Posted: October 11, 2016 in Uncategorized

Ephesians 2:8-9

For by grace you have been saved through faith. And this is not your own doing; it is the gift of God, not a result of works, so that no one may boast.

I am not looking for any verbal hand-outs. As I write this I know that several of you who love me, as you read this, will start loading up the shopping cart with a healthy dose of encouragement, looking for a way to deliver it to me.

I appreciate that so very much, but it’s not necessary this time.

 

I don’t play Golf, but when I do, I need a lot of mulligans.

If you don’t know, a mulligan is a do-over.

So, say you step up to the first tee and you set the golf ball down on that little piece of wood that will hold your small white dimpled ball off the grass far enough so your shot will scoop as little turf as possible when sending the ball sailing through the air towards the flag in the distance, but, upon swinging your club, you lean into the swing and end up slicing the edge of the ball and digging twelve inches of dirt and sod up, sending the ball careening off into the nearby duck pond, possibly killing a feathered friend.

At that point, I like to say, “I’m calling a mulligan!”

When one calls for a mulligan, one hopes no one saw the horrible hack one previously took at the ball.  If the game is going to be played, the mulligan is taken and the game is continued, not ended.

This past Sunday’s sermon left me calling a mulligan.

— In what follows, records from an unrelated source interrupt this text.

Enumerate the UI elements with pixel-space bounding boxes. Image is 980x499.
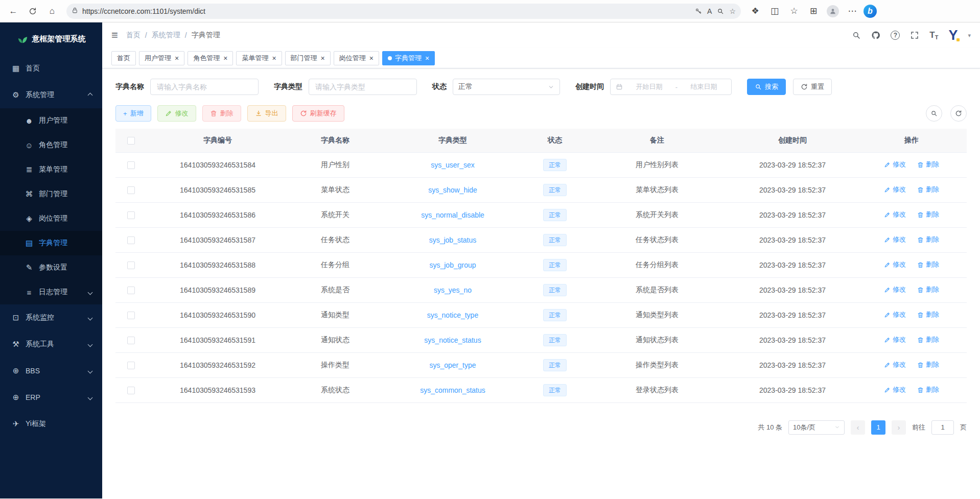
profile-avatar[interactable] xyxy=(825,3,841,19)
row-delete-link[interactable]: 删除 xyxy=(917,210,939,219)
row-checkbox[interactable] xyxy=(127,262,135,269)
row-checkbox[interactable] xyxy=(127,312,135,319)
status-select[interactable]: 正常 xyxy=(453,79,560,95)
tab-home[interactable]: 首页 × xyxy=(111,51,136,65)
lock-icon[interactable] xyxy=(72,7,78,16)
page-size-select[interactable]: 10条/页 xyxy=(788,420,845,435)
search-icon[interactable] xyxy=(852,31,861,40)
dict-type-link[interactable]: sys_oper_type xyxy=(429,361,476,369)
url-text[interactable]: https://ccnetcore.com:1101/system/dict xyxy=(82,7,691,15)
edit-button[interactable]: 修改 xyxy=(157,105,196,122)
extensions-icon[interactable]: ❖ xyxy=(747,3,763,19)
breadcrumb-home[interactable]: 首页 xyxy=(126,31,141,40)
fullscreen-icon[interactable] xyxy=(910,31,919,40)
tab-post[interactable]: 岗位管理 × xyxy=(334,51,379,65)
dict-name-input[interactable] xyxy=(150,79,259,95)
next-page-button[interactable]: › xyxy=(892,420,906,435)
row-edit-link[interactable]: 修改 xyxy=(884,160,906,169)
row-checkbox[interactable] xyxy=(127,186,135,194)
sidebar-toggle-icon[interactable]: ≡ xyxy=(111,29,118,42)
collections-icon[interactable]: ⊞ xyxy=(805,3,822,19)
tab-dept[interactable]: 部门管理 × xyxy=(285,51,331,65)
sidebar-item-departments[interactable]: ⌘ 部门管理 xyxy=(0,182,102,206)
sidebar-item-dict[interactable]: ▤ 字典管理 xyxy=(0,231,102,255)
sidebar-item-tools[interactable]: ⚒ 系统工具 xyxy=(0,331,102,358)
close-icon[interactable]: × xyxy=(369,55,374,62)
password-key-icon[interactable] xyxy=(695,8,702,15)
user-avatar-logo[interactable]: Y xyxy=(948,29,958,42)
prev-page-button[interactable]: ‹ xyxy=(851,420,865,435)
row-edit-link[interactable]: 修改 xyxy=(884,285,906,294)
sidebar-item-system[interactable]: ⚙ 系统管理 xyxy=(0,82,102,108)
tab-user[interactable]: 用户管理 × xyxy=(139,51,184,65)
date-range-picker[interactable]: 开始日期 - 结束日期 xyxy=(610,79,732,95)
row-checkbox[interactable] xyxy=(127,387,135,394)
favorite-star-icon[interactable]: ☆ xyxy=(729,7,736,15)
favorites-icon[interactable]: ☆ xyxy=(786,3,802,19)
sidebar-item-bbs[interactable]: ⊕ BBS xyxy=(0,358,102,384)
help-icon[interactable]: ? xyxy=(891,31,900,40)
dict-type-link[interactable]: sys_notice_type xyxy=(427,311,478,319)
page-number-button[interactable]: 1 xyxy=(871,420,885,435)
close-icon[interactable]: × xyxy=(175,55,179,62)
dict-type-link[interactable]: sys_yes_no xyxy=(434,286,472,294)
more-menu-icon[interactable]: ⋯ xyxy=(844,3,860,19)
dict-type-link[interactable]: sys_job_status xyxy=(429,236,477,244)
close-icon[interactable]: × xyxy=(223,55,227,62)
github-icon[interactable] xyxy=(871,31,880,40)
font-size-icon[interactable]: TT xyxy=(929,30,938,40)
sidebar-item-users[interactable]: ☻ 用户管理 xyxy=(0,108,102,133)
dict-type-link[interactable]: sys_show_hide xyxy=(428,186,477,194)
search-button[interactable]: 搜索 xyxy=(747,79,786,95)
read-aloud-icon[interactable]: A xyxy=(707,7,712,15)
row-delete-link[interactable]: 删除 xyxy=(917,260,939,269)
row-delete-link[interactable]: 删除 xyxy=(917,335,939,344)
toggle-search-icon[interactable] xyxy=(926,105,942,122)
row-edit-link[interactable]: 修改 xyxy=(884,335,906,344)
tab-menu[interactable]: 菜单管理 × xyxy=(236,51,282,65)
close-icon[interactable]: × xyxy=(321,55,325,62)
row-delete-link[interactable]: 删除 xyxy=(917,160,939,169)
dict-type-link[interactable]: sys_normal_disable xyxy=(421,211,484,219)
bing-copilot-icon[interactable]: b xyxy=(864,5,877,18)
row-checkbox[interactable] xyxy=(127,236,135,244)
sidebar-item-roles[interactable]: ☺ 角色管理 xyxy=(0,133,102,157)
delete-button[interactable]: 删除 xyxy=(202,105,241,122)
row-edit-link[interactable]: 修改 xyxy=(884,310,906,319)
sidebar-item-logs[interactable]: ≡ 日志管理 xyxy=(0,280,102,304)
add-button[interactable]: +新增 xyxy=(115,105,151,122)
row-delete-link[interactable]: 删除 xyxy=(917,360,939,369)
sidebar-item-monitor[interactable]: ⊡ 系统监控 xyxy=(0,304,102,331)
goto-page-input[interactable] xyxy=(931,420,954,435)
row-delete-link[interactable]: 删除 xyxy=(917,185,939,194)
row-checkbox[interactable] xyxy=(127,362,135,369)
row-checkbox[interactable] xyxy=(127,337,135,344)
row-edit-link[interactable]: 修改 xyxy=(884,260,906,269)
tab-role[interactable]: 角色管理 × xyxy=(188,51,233,65)
row-checkbox[interactable] xyxy=(127,211,135,219)
row-delete-link[interactable]: 删除 xyxy=(917,285,939,294)
select-all-checkbox[interactable] xyxy=(127,137,135,145)
row-delete-link[interactable]: 删除 xyxy=(917,385,939,394)
dict-type-link[interactable]: sys_common_status xyxy=(420,386,485,394)
sidebar-item-params[interactable]: ✎ 参数设置 xyxy=(0,255,102,280)
date-end-placeholder[interactable]: 结束日期 xyxy=(682,82,726,91)
sidebar-item-erp[interactable]: ⊕ ERP xyxy=(0,384,102,411)
dict-type-input[interactable] xyxy=(309,79,417,95)
row-edit-link[interactable]: 修改 xyxy=(884,385,906,394)
date-start-placeholder[interactable]: 开始日期 xyxy=(627,82,671,91)
close-icon[interactable]: × xyxy=(272,55,276,62)
sidebar-item-posts[interactable]: ◈ 岗位管理 xyxy=(0,206,102,231)
tab-dict[interactable]: 字典管理 × xyxy=(382,51,435,65)
home-icon[interactable]: ⌂ xyxy=(44,3,60,19)
row-edit-link[interactable]: 修改 xyxy=(884,210,906,219)
zoom-icon[interactable] xyxy=(717,8,724,15)
row-checkbox[interactable] xyxy=(127,287,135,294)
avatar-caret-icon[interactable]: ▾ xyxy=(968,32,971,39)
refresh-cache-button[interactable]: 刷新缓存 xyxy=(292,105,344,122)
close-icon[interactable]: × xyxy=(425,55,429,62)
refresh-table-icon[interactable] xyxy=(950,105,967,122)
sidebar-item-yi[interactable]: ✈ Yi框架 xyxy=(0,411,102,437)
split-screen-icon[interactable]: ◫ xyxy=(766,3,783,19)
dict-type-link[interactable]: sys_user_sex xyxy=(431,161,475,169)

It was horrible. No, seriously.  Honestly, it happens, once in a while. I have been trying to figure out what happened. Why had my brain frozen up halfway through the message, followed by a core melt-down?  I think I said something, someone got up, a baby cried, a siren went off, I felt the hole in my sock, I wondered if I said something that offended or was theologically incorrect and as I continued talking with my mouth, my mind went into its own slightly psychotic conversation with itself and a guy named Burt, trying to assess if I was speaking any sense or theological truth and whether or not Dietrich Bonhoeffer would agree or if Joe Chambers would tell me in his sultry voice, “Soul Care.” And the words that came out of my mouth echoed around in the hollow space somewhere inside my head. Was I still speaking and if so, why wasn’t I stopping? Someone, press “Pause.”

For those of you who don’t preach every week, I’ll let you into the inner circle. It’s not really that easy.  I remember my thoughts as a young man in my twenties, sitting in church listening to my pastor and in my ignorant arrogance saying to myself, “I could do that, and probably better.”  And, then I would get a chance to preach, once a year. And every time I would knock it out of the park with a great message that would encourage, exhort and equip people. Afterwards, people would come up telling me how much they were moved and encouraged to live life for God in a new way. I was the man, and preaching was the plan! I was going to change the world one sermon at a time.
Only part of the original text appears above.